03:00.1 Serial controller: AMD Corporation Device 6a8f (prog-if 01 [16450])

   Subsystem: AMD Corporation Device 4351

   Flags: fast devsel

   Memory at f4000000 (32-bit, non-prefetchable) [size=32M]

   Memory at f8020000 (32-bit, non-prefetchable) [size=128K]

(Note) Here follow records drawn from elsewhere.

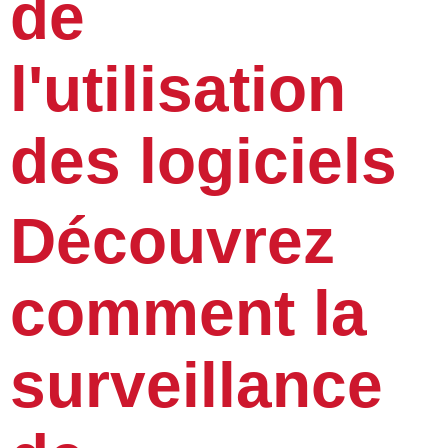
de
l'utilisation
des logiciels
Découvrez
comment la
surveillance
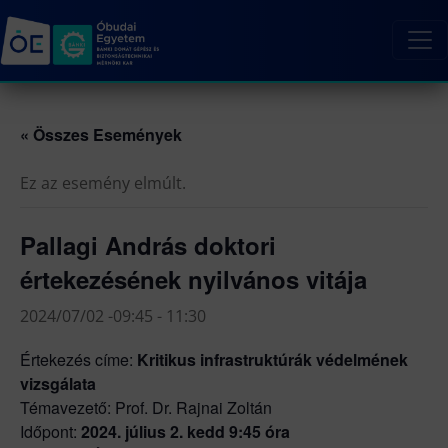
« Összes Események
Ez az esemény elmúlt.
Pallagi András doktori
értekezésének nyilvános vitája
2024/07/02 -09:45
-
11:30
Értekezés címe:
Kritikus infrastruktúrák védelmének
vizsgálata
Témavezető: Prof. Dr. Rajnai Zoltán
Időpont:
2024. július 2. kedd 9:45 óra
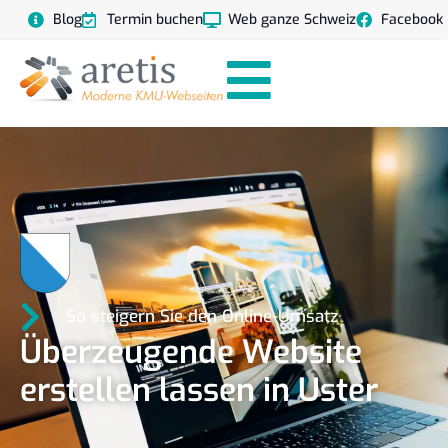
Blog
Termin buchen
Web ganze Schweiz
Facebook
So steigern Sie den Online-Umsatz
Überzeugende Website
erstellen lassen in Uster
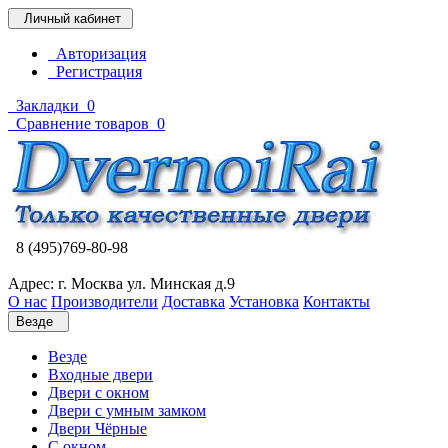
Личный кабинет
Авторизация
Регистрация
Закладки
0
Сравнение товаров
0
8 (495)769-80-98
Адрес: г. Москва ул. Минская д.9
О нас
Производители
Доставка
Установка
Контакты
Везде
Везде
Входные двери
Двери с окном
Двери с умным замком
Двери Чёрные
C окном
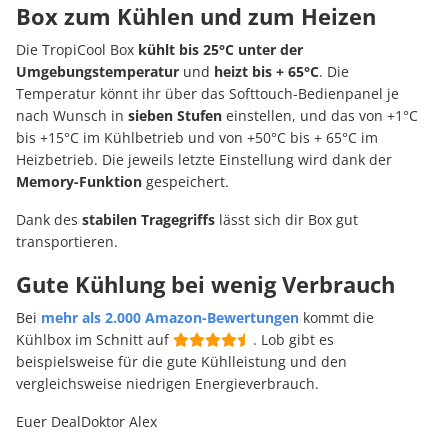
Box zum Kühlen und zum Heizen
Die TropiCool Box
kühlt bis 25°C unter der
Umgebungstemperatur
und
heizt bis + 65°C
. Die
Temperatur könnt ihr über das Softtouch-Bedienpanel je
nach Wunsch in
sieben Stufen
einstellen, und das von +1°C
bis +15°C im Kühlbetrieb und von +50°C bis + 65°C im
Heizbetrieb. Die jeweils letzte Einstellung wird dank der
Memory-Funktion
gespeichert.
Dank des
stabilen Tragegriffs
lässt sich dir Box gut
transportieren.
Gute Kühlung bei wenig Verbrauch
Bei
mehr als 2.000 Amazon-Bewertungen
kommt die
Kühlbox im Schnitt auf
. Lob gibt es
beispielsweise für die gute Kühlleistung und den
vergleichsweise niedrigen Energieverbrauch.
Euer DealDoktor Alex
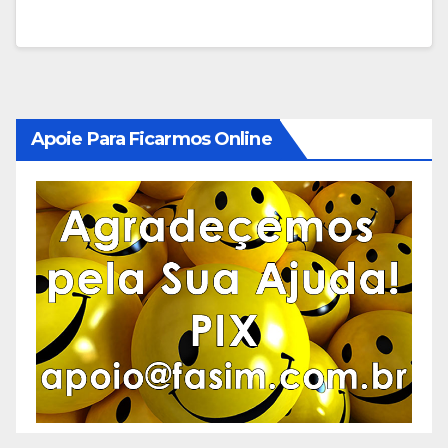
Apoie Para Ficarmos Online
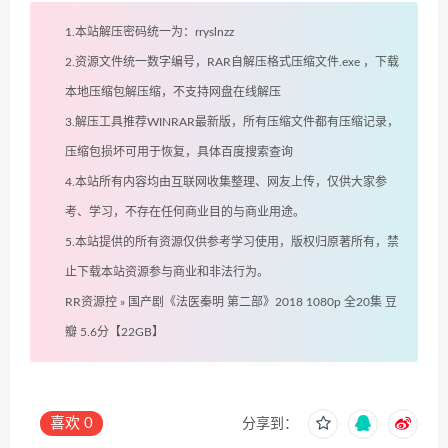
1.本站解压密码统一为：rryslnzz
2.资源文件统一数字编号，RAR自解压格式压缩文件.exe ，下载
本地压缩包解压缩，不支持网盘在线解压
3.解压工具推荐WINRAR最新版，所有压缩文件都有压缩记录，
压缩包损坏可用于恢复，具体百度搜索查询
4.本站所有内容均由互联网收集整理、网友上传，仅供大家参
考、学习，不存在任何商业目的与商业用途。
5.本站提供的所有资源仅供参考学习使用，版权归原著所有，禁
止下载本站资源参与商业和非法行为。
RR资源控
»
国产剧《法医秦明 第二部》2018 1080p 全20集 豆
瓣 5.6分【22GB】
喜欢
0
分享到：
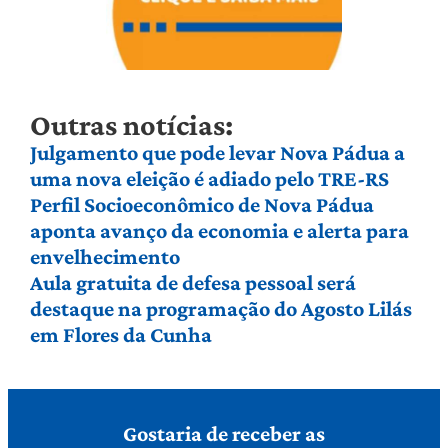
Outras notícias:
Julgamento que pode levar Nova Pádua a
uma nova eleição é adiado pelo TRE-RS
Perfil Socioeconômico de Nova Pádua
aponta avanço da economia e alerta para
envelhecimento
Aula gratuita de defesa pessoal será
destaque na programação do Agosto Lilás
em Flores da Cunha
Gostaria de receber as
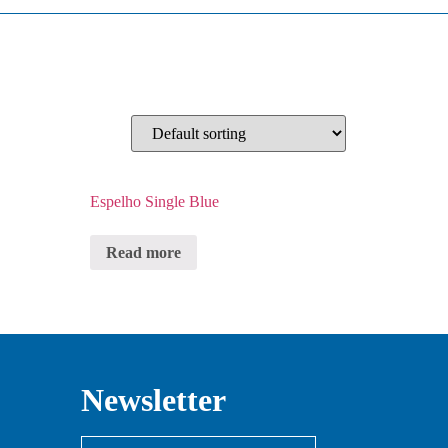
Espelho Single Blue
Read more
Newsletter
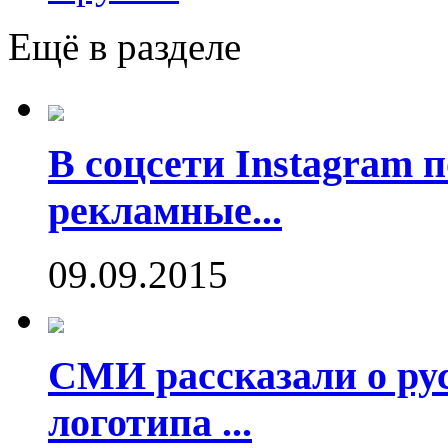
Ещё в разделе
В соцсети Instagram 
рекламные...
09.09.2015
СМИ рассказали о рус
логотипа ...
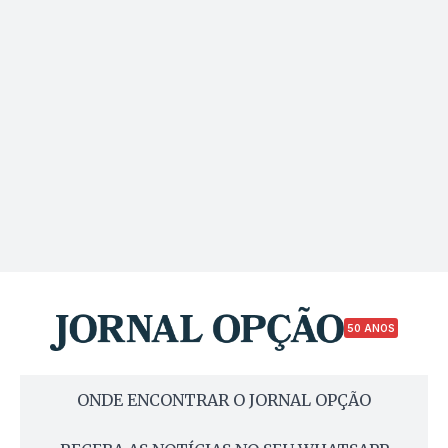
50 ANOS
ONDE ENCONTRAR O JORNAL OPÇÃO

   Memory at f8000000 (32-bit, non-prefetchable) [size=128K]

   Capabilities: [40] Power Management version 3

   Capabilities: [70] Express Endpoint, MSI 00

   Capabilities: [100] Advanced Error Reporting

   Capabilities: [400] Access Control Services

   Kernel driver in use: xclmgmt

   Kernel modules: xclmgmt

dmesg: use to view the messages from the drivers:

$ dmesg

Another dmesg option is dmesg -T. This option provides a timestamp that is human-readable instead of using the time in seconds since the machine has booted.

If the dmesg command returns too much information, use the following variation, which clears the buffer before the next use:

$ sudo dmesg -C

lsmod: Lets you check if driver modules are loaded in the OS, as follows:

lsmod | grep -E "^xocl|^xclmgmt"

The output would be similar to the following:

xocl     94208  0

xclmgmt  69632  0

The first column shows the xocl and xclmgmt that are driver modules.The second column is the size in memory of the drivers.The third column with the 0 indicates the drivers are currently not in use, also indicating that no application is running on the host and using or accessing the accelerator board.